FAST troubles in Nashua seem finally over, but questions remain
NASHUA – FairPoint’s fiber-optic broadband Internet system seemed mostly back to normal Wednesday, a week and a half after the Halloween snowstorm power outages caused extensive problems, but underlying questions remain.
“We are going to go back and look at the equipment we’ve had the problems with – do a full assessment, decide what the fix is,” said FairPoint spokesman Jeff Nevins. He noted that storm-related power outages seem to be more common, leading to concerns about equipment that can’t handle their effects.
FairPoint, like all utilities that depend on wires strung along roads, had its equipment suffer considerable damage in the storm, but its FAST fiber-optic network in the Nashua region was particularly hard hit because of equipment issues inside its West Pearl Street central office that led to at least 315 customers in Greater Nashua reporting loss of service.
All but a few dozen were confirmed back online Wednesday evening.
FairPoint, like Verizon when it owned the network under the brand name FiOS, declines to say how many customers use FAST.
FAST has about 120 central offices in the 24 New Hampshire communities where it exists, but approximately half of all outage complaints in the state came from the West Pearl Street office’s service area. Nashua has a second central office on Graham Drive.
For one Nashua customer, being without the lifeline of the Internet for a week and a half raises bigger questions than equipment longevity.
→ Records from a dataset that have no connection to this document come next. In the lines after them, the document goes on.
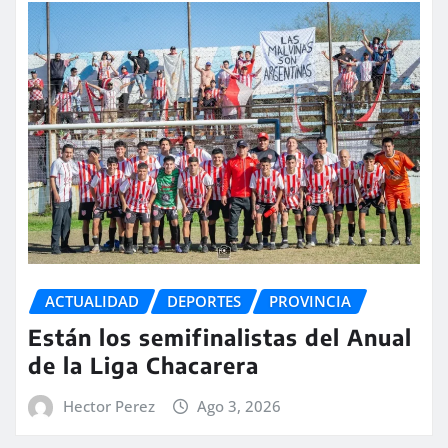
ACTUALIDAD
DEPORTES
PROVINCIA
Están los semifinalistas del Anual
de la Liga Chacarera
Hector Perez
Ago 3, 2026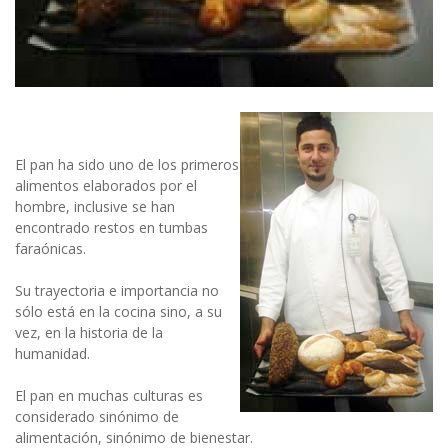
El pan ha sido uno de los primeros
alimentos elaborados por el
hombre, inclusive se han
encontrado restos en tumbas
faraónicas.
Su trayectoria e importancia no
sólo está en la cocina sino, a su
vez, en la historia de la
humanidad.
El pan en muchas culturas es
considerado sinónimo de
alimentación, sinónimo de bienestar.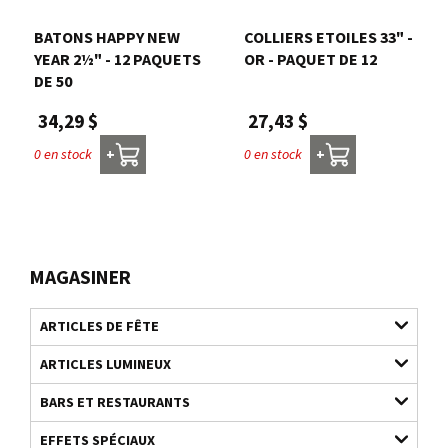
BATONS HAPPY NEW
COLLIERS ETOILES 33" -
YEAR 2½" - 12 PAQUETS
OR - PAQUET DE 12
DE 50
27,43 $
34,29 $
0 en stock
0 en stock
+
+
MAGASINER
ARTICLES DE FÊTE
ARTICLES LUMINEUX
BARS ET RESTAURANTS
EFFETS SPÉCIAUX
“I think there needs to be more transparency,”said Michael Chung of Warton Road, who works in the finance industry from home, but has been cut off for a week and a half, due to loss of FAST. Chung talked about days of going to the Nashua library or to fast food restaurants where free Wi-Fi was available, so he could work online.
“I hate it when government gets involved in something that’s a market-based product, but maybe regulation needs to be put in, in terms of more transparency. … There are unintended consequences (of regulation). But the technology is changing so fast, and it’s accelerating, that perhaps, it is forcing a re-examination,” Chung said.
“It used to be that regulation was very simple, there was just a phone line, but now there are so many ways of accessing the Internet ... and it’s even more important than the telephone was,” he said.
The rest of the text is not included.